Entry into a Material Definitive Agreement.

Amendment No. 1 to the Amended and Restated Credit Agreement

On April 7, 2020, YRC Worldwide Inc. (the “Company”) and certain of its subsidiaries entered into Amendment No. 1 (the “Amendment”) to the Amended and Restated Credit Agreement (the “A&R Credit Agreement”), which amends its A&R Credit Agreement, dated as of September 11, 2019, by and among the Company, certain of the Company’s subsidiaries party thereto, the lenders party thereto and Cortland Products Corp., as administrative agent and collateral agent.

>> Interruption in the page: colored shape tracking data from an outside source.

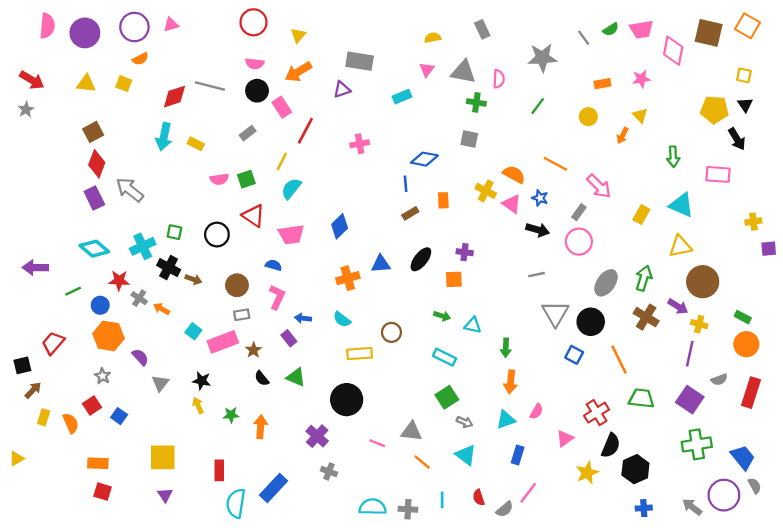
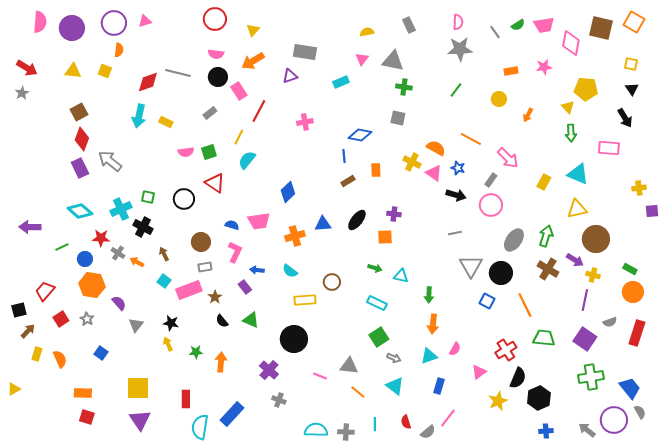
orange semicircle: (140, 59) -> (119, 50), turned -56
pink semicircle: (499, 79) -> (458, 22), moved
yellow pentagon: (714, 110) -> (586, 89), moved
yellow triangle: (640, 115) -> (568, 107), moved
pink trapezoid: (291, 235) -> (259, 221), moved
brown arrow: (193, 279) -> (164, 254), moved, turned -136
red square: (92, 405) -> (61, 319), moved
purple triangle: (165, 495) -> (140, 420), size x1.6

The Amendment, among other things:



provides for a waiver with respect to the Consolidated EBITDA financial covenant set forth in the A&R Credit Agreement for the covenant testing periods ending on each fiscal quarter in the fiscal year ending December 31, 2020,



provides that interest payable under the A&R Credit Agreement for the interest periods ending on March 31, 2020 and June 30, 2020 (the period commencing on March 31, 2020 and through June 30, 2020, the “PIK Period”) shall be payable in-kind at 13.00% and payable in cash at 1.00%, for an all-in rate of 14.00% per year, and the amounts thereof (the “PIK Interest”) added to the principal balance of the term loans outstanding under the A&R Credit Agreement,



requires, for the period commencing on the amendment effective date and through the first fiscal reporting period after January 1, 2021 in which Consolidated EBITDA for the trailing twelve month period ending as of the last day of such fiscal quarter is greater than $200 million (the “Specified Period”) the Company maintain $55 million of “Liquidity” (such amount being calculated as the Company’s and A&R Credit Agreement guarantors’ unrestricted cash on hand plus the amount of “Availability” (as defined in the loan agreement for Company’s asset-based loan facility (the “ABL Facility”)) to the extent such Availability could be borrowed under the ABL Facility),



during the Specified Period, imposes certain limitations on the ability of the Company and its subsidiaries to engage in asset sales,



provides that, after the second consecutive fiscal quarter following the PIK Period for which Consolidated EBITDA for the trailing twelve month period ending as of the last day of such fiscal quarter is greater than $200 million, the accrued PIK Interest shall be due and payable in cash in four equal consecutive fiscal quarter installments each in the amount of 25% of the aggregate amount of accrued PIK Interest,



adds anti-cash hoarding covenants, which require mandatory prepayments of the term loans with the amount of any cash on the Company’s balance sheet in excess of $200 million to the extent the condition to make voluntary prepayments of term loans under the ABL Facility is met, and



requires the Company to use its reasonable efforts to achieve operational initiatives and cost savings.

All capitalized terms used above but not defined herein shall have the meaning ascribed to such terms in the A&R Credit Agreement.


Item 2.03    Creation of a Direct Financial Obligation or an Obligation under an Off-Balance Sheet Arrangement of a Registrant.

The disclosure set forth above in Item 1.01 is incorporated by reference herein.


Pursuant to the requirements of the Securities Exchange Act of 1934, the registrant has duly caused this report to be signed on its behalf by the undersigned thereunto duly authorized.